There are a number of tour options available. On a walk around the centre of Ubud you will stumble across a number of tour operators who are all selling the same types of tours. Don’t be afraid to haggle on the price!
We booked our tour through our hotel, even though it was a little bit more expensive, but we really liked our driver.
Top 3 Sites to Visit:
Goa Gajah – Elephant Caves
This site is located just 10 minutes outside of Ubud and it is a significant Hindu archaeological site. It’s known as the Elephant Cave because of its close proximity to the Elephant River.
So what’s to see here? Well the cave is the main attraction. The stone carvings are impressive and you can have a quick look inside but there’s not much to see.
There are ancient bathing pools next to it and a scenic garden that is very Instagram-able!
We ventured up through the garden and followed the path to a small temple where we got a blessing.
30min is loads of time to get in and out of here.
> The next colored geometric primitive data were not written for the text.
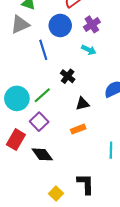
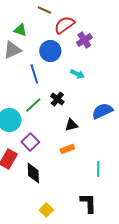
purple cross: (92, 24) -> (84, 40), moved
green line: (42, 95) -> (33, 105), moved
black diamond: (42, 154) -> (33, 173), turned 35
black L-shape: (86, 184) -> (88, 203), moved

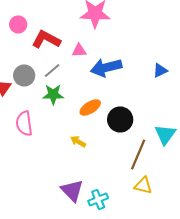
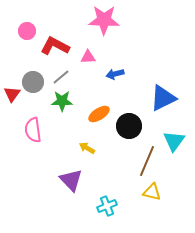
blue arrow: (106, 68) -> (115, 74), size x0.6
blue triangle: (160, 70) -> (163, 98), moved, size x1.8
purple triangle: (72, 190) -> (71, 180), moved

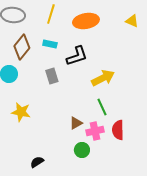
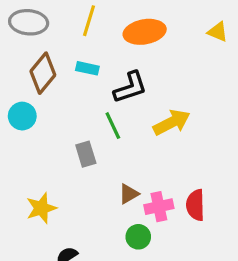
gray rectangle: (52, 76) -> (86, 154), moved
green line: (102, 107) -> (113, 126), moved
yellow star: (21, 112) -> (41, 208), moved, turned -30

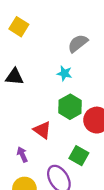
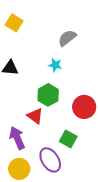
green hexagon: (70, 107) -> (48, 95), moved
purple arrow: (22, 155) -> (17, 138), size x1.6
Top Tip – Bring a sarong with you as you must wear one to enter the grounds. They have them at the entrance that they will allow you to borrow but it’s nicer to have your own.
The Gunung Kawi Temple
The good news, the temple here is very impressive. The bad news, to get to it you have to descend 371 stone steps! That’s not too bad on your way down, but after exploring it for 30/40min you’re hot and tired on your way back out!
The entrance in leads you through a beautiful Balinese rice fields and across the Pakerisan river. Four shrines are located on the west side of the river and there are five on the east side. The tenth is located in the south.
The shrines stand in 7-metre-high (23 ft) sheltered niches carved into the cliff face. The monuments are dedicated to King Anak Wungsu of the Udayana dynasty and his favorite queens.
There are beautiful walk ways through this site, waterfalls to explore and incredible green scenic views.
This site is considered as one of the oldest temples in Bali, with it’s origins dating to the times before the kingdom of Majapahit. That alone makes it a must see when you are in the area.
- Again you will need your sarong to enter so come prepared.
- Bring a bottle of water with you. You’ll need it on the way back!
- Break up the trek out of the temple with a look at some of the stalls. A great excuse to catch your breath and save face!
- If you have time there is a little cafe on the right as you are making your way back up the steps. Amazing views of the site and an ice cold beer here would be the most refreshing beer you’ve ever had! We hadn’t allowed enough time to do this but envied everyone that had!
It’s easy to get to when you arrive. There’s a relaxed walk in through the gardens and statues.Then, behind the temple gate you will see the pools and all the people lining up to have their ritual.
From watching the rituals, it seemed like everyone started at one fountain and had to make their way through each one.
If you don’t fancy getting wet (which we didn’t) you can just observe.
Woman are reminded that they are not allowed into the pools if they are on their period so tampons at the ready ladies… I doubt they’ll check! 🙂
Yes you guessed it… A sarong is needed here too!